Guess Duo now knew why WuFei had been so rude when he said he didn't want children, at all, never. Despite Hilde's own desire to have some, someday.
_ So... your turn. What's the connection between Toya Torii, Odin Lowe and Relena Darlian?
Duo smirked, an eyebrow raised. Leo thought out his last comment before huffing softly.
_ Heero Yui and Relena Darlian.
_ Right..." Duo drawled, put that way, the answer was much more glaring, obvious.
_ I don't see them being as similar as the painting show them. Makes me wonder how well Toya Torii knew them.
_ Very well, trust me. And you haven't looked closely at those live show where Relena is pitted against some fool thinking they can cow her. During the war, only their means were different, but not their goals, nor their convictions. And they definitely had the same strong will.
This time it was Leo who settled for a story on his own.
_ Leo, I don't have much to tell that WuFei wouldn't already have.
_ Chang WuFei is my senior officer, not my friend. We had chats, but he's never willing to talk about the war and your lot.
_ You think I would be more willing?
_ Maybe, I don't want to pry, but... you made history. The five of you.

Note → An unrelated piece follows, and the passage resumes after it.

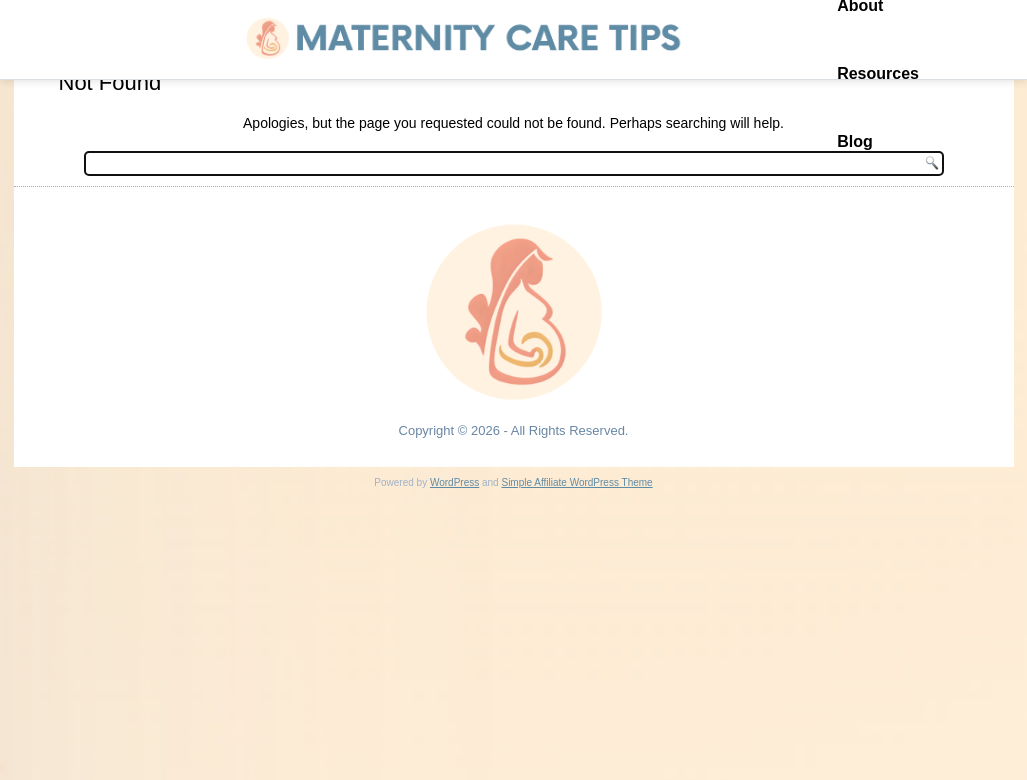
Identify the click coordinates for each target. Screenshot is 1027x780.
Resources (878, 73)
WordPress (454, 482)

_ We were five pilots, but history was made by many more people, and... we were just stupid kids, fed up to see our colonies being strangled by Terran economy, with too powerful weapons. We also didn't want to see Earth get destroyed by a falling colony. That's why between the Romfellers and the Bartons, we took the third option. What other choice did we have?
They had been an uncoordinated mismatch of young will, too insecure to entrust their unbeatable weapon to anyone else than themselves. Too green to really know what they were doing. They did so terrible things, killed so many people, some they didn't mean to.
Whatever, they did what felt right, then did their best to straighten up their mistakes, clean the mess up.
The question was : did the Gundam and their pilots do more good or bad? Would the world be better if someone else had fought those battle?
They would never know. And they had to live with it.
_ You didn't make the choice to create the Gundams, and from what you're saying better be you guys than those Barton's goon.
Then Leo gaped, connecting some dots.
_ Trowa Barton's not his real name either." Duo shrugged. "He doesn't remember his real name, so he kept that one.
_ You still haven't told me where Toya Torii fit in all this.
_ It's Heero's nom de plume. And the name he uses when he doesn't want to attract attention.
Leo stared, kept on staring, then blushed.
_ I never said that before, I never thought I would ever say that, but : I almost wish I was straight. Good thing he's so much above my grade." Then after a moment musing about it. "I wonder what Grand-da would have said about that. He knew Torii had been damaged by war, but I can't tell if he knew he had fought in it.
Heero hadn't fought only in the war. He, like Trowa, had fought his whole life.
No wonder neither knew how to live. Even Duo and his dozen of failed attempts at fostering had more experience than those two combined. He had Father Maxwell and Sister Helen who took care of him and treated him like the child he wasn't really. Even before, their little group of street rats cardinal rule was to take care of each other.
Not that he would tell any of it to Leo, Heero's and Trowa's stories were theirs to tell.
Later, once back home, Duo swore he would never drink cow milk again.